DNSレコードは正しいのにサイトが表示されません。何を疑うべきですか?
ネームサーバーの委任先を疑ってください。SOAレコードの問い合わせが失敗する場合、レコードの中身ではなく、レジストリが指しているネームサーバーとレコードの保存先がずれています。この状態は待っても解消しません。
NetlifyでSSL証明書が発行されない場合、何が原因ですか?
NetlifyのAPIを直接叩くとエラーの本文が読めます。bad dns for custom domain と出る場合、Netlifyの検証サーバーがドメインの解決先を自社と認識できていません。同じドメインに対して複数のDNSゾーンが存在していないか確認してください。
ネームサーバーの変更はどれくらいで反映されますか?
変更自体は数十分で反映されましたが、変更前の情報をキャッシュしている外部のDNSサーバーが残ります。.comドメインの委任情報は最大48時間キャッシュされるため、完全に切り替わるまでには時間がかかることがあります。
まとめ
エックスサーバーで取ったドメインを外部サービスで使うときの正解は3つだけです。
- ネームサーバーは
ns1〜3.xdomain.ne.jp(xserver.jpではない) - DNSレコード設定でAレコードとCNAMEを入れる
- サーバーパネルにドメイン設定を追加しない
3番は、公式の案内を読んでいると「追加するもの」と思い込みがちです。実際に丸一日止まった原因がこれでした。

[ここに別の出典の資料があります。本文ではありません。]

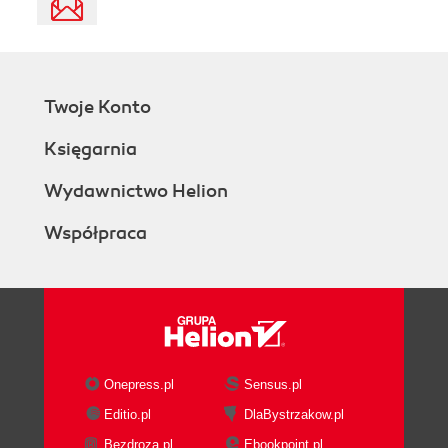
Twoje Konto
Księgarnia
Wydawnictwo Helion
Współpraca
Onepress.pl
Sensus.pl
Editio.pl
DlaBystrzakow.pl
Bezdroza.pl
Ebookpoint.pl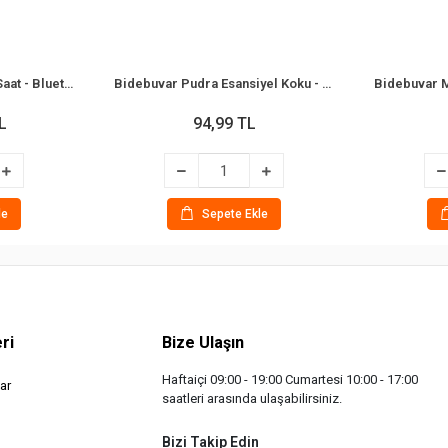
Bidebuvar Dijital Çalar Saat - Bluetooth Özellikli Mini Hoparlör - USB Şarjlı - Işıklı
Bidebuvar Pudra Esansiyel Koku - 10 ml - Esans Yağ
L
94,99 TL
le
Sepete Ekle
ri
Bize Ulaşın
Haftaiçi 09:00 - 19:00 Cumartesi 10:00 - 17:00
ar
saatleri arasında ulaşabilirsiniz.
Bizi Takip Edin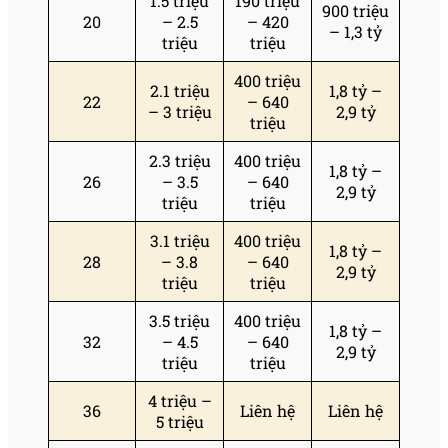
1.5 triệu
190 triệu
900 triệu
20
– 2.5
– 420
– 1,3 tỷ
triệu
triệu
400 triệu
2.1 triệu
1,8 tỷ –
22
– 640
– 3 triệu
2,9 tỷ
triệu
2.3 triệu
400 triệu
1,8 tỷ –
26
– 3.5
– 640
2,9 tỷ
triệu
triệu
3.1 triệu
400 triệu
1,8 tỷ –
28
– 3.8
– 640
2,9 tỷ
triệu
triệu
3.5 triệu
400 triệu
1,8 tỷ –
32
– 4.5
– 640
2,9 tỷ
triệu
triệu
4 triệu –
36
Liên hệ
Liên hệ
5 triệu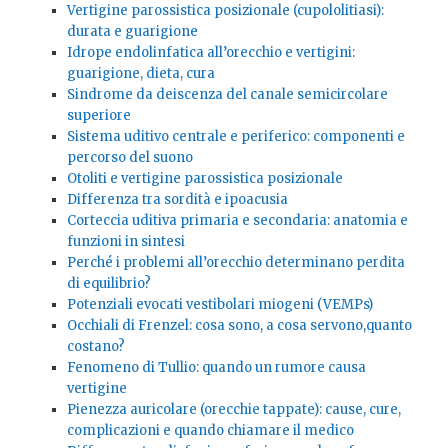
Vertigine parossistica posizionale (cupololitiasi):
durata e guarigione
Idrope endolinfatica all’orecchio e vertigini:
guarigione, dieta, cura
Sindrome da deiscenza del canale semicircolare
superiore
Sistema uditivo centrale e periferico: componenti e
percorso del suono
Otoliti e vertigine parossistica posizionale
Differenza tra sordità e ipoacusia
Corteccia uditiva primaria e secondaria: anatomia e
funzioni in sintesi
Perché i problemi all’orecchio determinano perdita
di equilibrio?
Potenziali evocati vestibolari miogeni (VEMPs)
Occhiali di Frenzel: cosa sono, a cosa servono,quanto
costano?
Fenomeno di Tullio: quando un rumore causa
vertigine
Pienezza auricolare (orecchie tappate): cause, cure,
complicazioni e quando chiamare il medico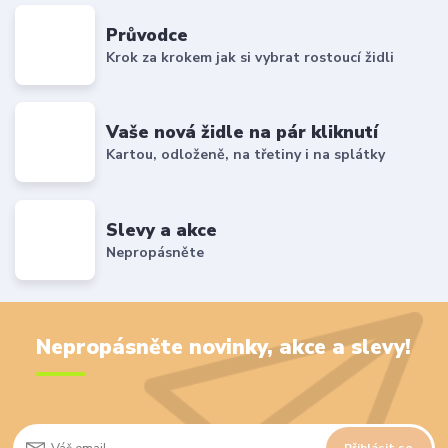
Průvodce
Krok za krokem jak si vybrat rostoucí židli
Vaše nová židle na pár kliknutí
Kartou, odloženě, na třetiny i na splátky
Slevy a akce
Nepropásněte
Nepropásněte novinky, akce a slevy!
Přihlásit se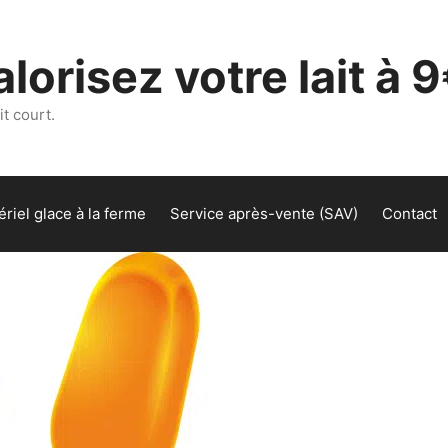
lorisez votre lait à 9
t court.
riel glace à la ferme
Service après-vente (SAV)
Contact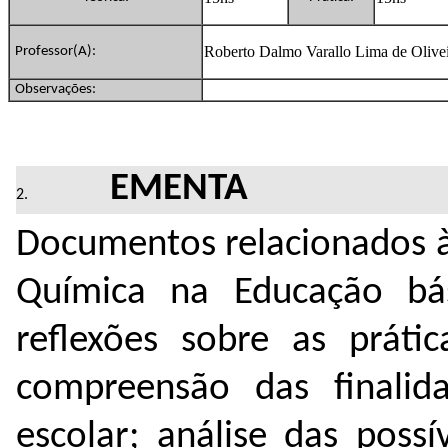
Roberto Dalmo Varallo Lima de Olive
Professor(A):
Observações:
EMENTA
Documentos relacionados à e
Química na Educação ba
reflexões sobre as prát
compreensão das finalid
escolar; análise das possi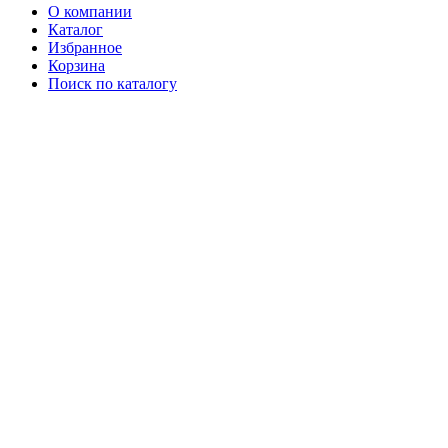
О компании
Каталог
Избранное
Корзина
Поиск по каталогу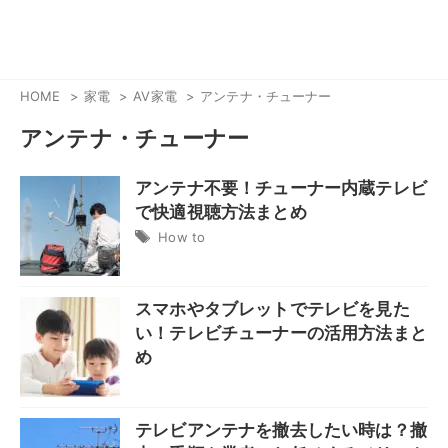
HOME
家電
AV家電
アンテナ・チューナー
アンテナ・チューナー
アンテナ不要！チューナー内蔵テレビ
で快適視聴方法まとめ
How to
スマホやタブレットでテレビを見た
い！テレビチューナーの活用方法まと
め
テレビアンテナを撤去したい時は？撤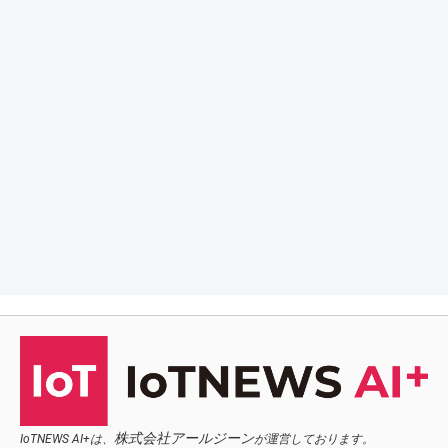
株式会社アールジーン
IoTNEWS AI+は、
が運営しております。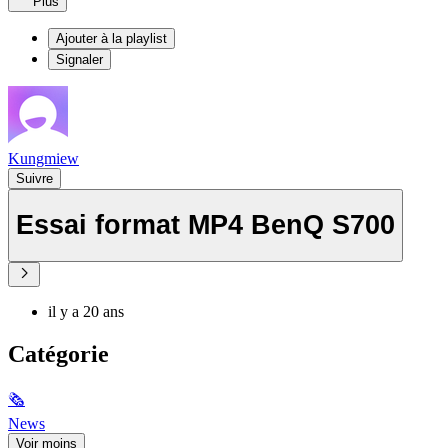
Plus
Ajouter à la playlist
Signaler
Kungmiew
Suivre
Essai format MP4 BenQ S700
il y a 20 ans
Catégorie
🗞
News
Voir moins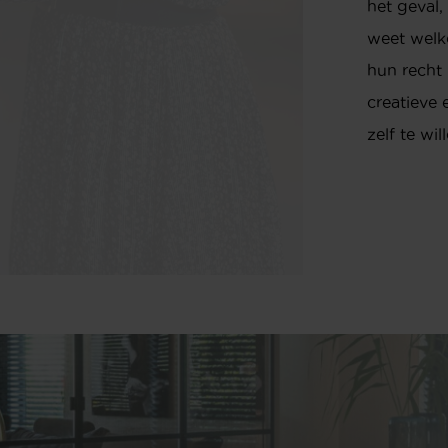
het geval,
weet welk
hun recht 
creatieve 
zelf te wil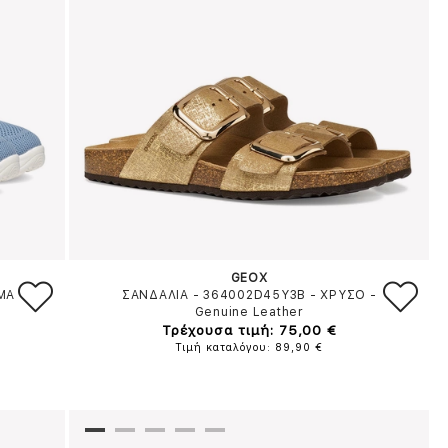
GEOX
MA
ΣΑΝΔΑΛΙΑ - 364002D45Y3B
-
ΧΡΥΣΟ
-
Genuine Leather
Τρέχουσα τιμή: 75,00 €
Τιμή καταλόγου: 89,90 €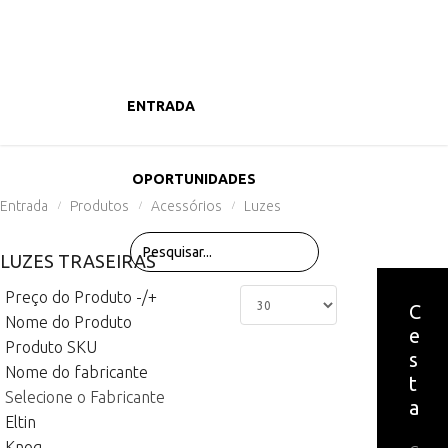
ENTRADA
PRODUTOS
OPORTUNIDADES
Entrada
Produtos
Acessórios
Luzes
/
/
/
LUZES TRASEIRAS
Preço do Produto -/+
C
Nome do Produto
e
Produto SKU
s
Nome do fabricante
t
Selecione o Fabricante
a
Eltin
Knog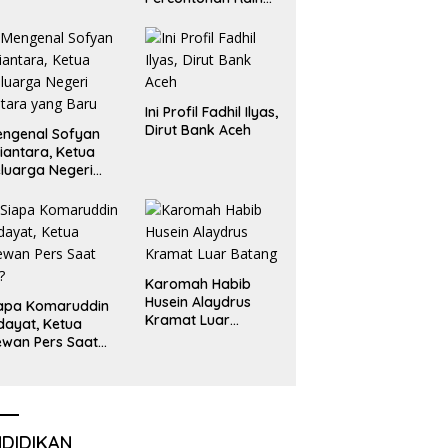
Emas dan Perak
Liga Olimpiade
Nasional
Ini Profil Fadhil Ilyas,
Dirut Bank Aceh
ngenal Sofyan
iantara, Ketua
luarga Negeri
tara yang Baru
Karomah Habib
Husein Alaydrus
apa Komaruddin
Kramat Luar
dayat, Ketua
Batang
wan Pers Saat
i?
NDIDIKAN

追記(2026-08-23):SSL証明書が発行されました。
サーバーパネルからドメイン設定を削除した後、証明書は約6時間で発行されました。Let's Encryptの証明書で、apexとwwwの両方をカバーしています。
X509v3 Subject Alternative Name:
DNS:tsukaitaoshi.com, DNS:www.tsukaitaoshi.com
ドメイン取得からサイトが独自ドメインで表示されるまで、合計で約15時間かかりました。正しい手順を最初から知っていれば10分で終わる作業です。かかった時間のほぼすべてが、この記事に書いた2つの落とし穴によるものでした。
なお、証明書が発行された後も作業していたMac自身は古いIPを返し続けました。 自分の環境だけで判断せず、必ず外部のDNSで確認してください。